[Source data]

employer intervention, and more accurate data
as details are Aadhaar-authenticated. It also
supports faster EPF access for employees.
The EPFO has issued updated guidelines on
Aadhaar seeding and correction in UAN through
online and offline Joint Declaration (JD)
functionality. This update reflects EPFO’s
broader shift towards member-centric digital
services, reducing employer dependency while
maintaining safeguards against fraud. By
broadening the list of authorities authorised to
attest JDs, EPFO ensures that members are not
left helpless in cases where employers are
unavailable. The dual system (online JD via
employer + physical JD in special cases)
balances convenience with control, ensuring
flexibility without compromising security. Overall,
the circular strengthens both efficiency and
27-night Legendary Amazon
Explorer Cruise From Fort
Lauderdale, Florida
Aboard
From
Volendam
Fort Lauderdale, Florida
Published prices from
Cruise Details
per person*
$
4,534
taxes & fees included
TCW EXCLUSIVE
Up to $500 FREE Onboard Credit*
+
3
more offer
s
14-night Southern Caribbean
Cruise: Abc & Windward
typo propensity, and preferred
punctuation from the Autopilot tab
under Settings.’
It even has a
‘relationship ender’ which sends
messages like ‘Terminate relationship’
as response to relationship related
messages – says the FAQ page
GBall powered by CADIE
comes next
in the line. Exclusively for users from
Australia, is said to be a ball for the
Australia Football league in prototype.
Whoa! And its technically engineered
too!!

*Assignment:* Determine how many lines in the data contain the string "online", and give the number only.

*Response area:* 2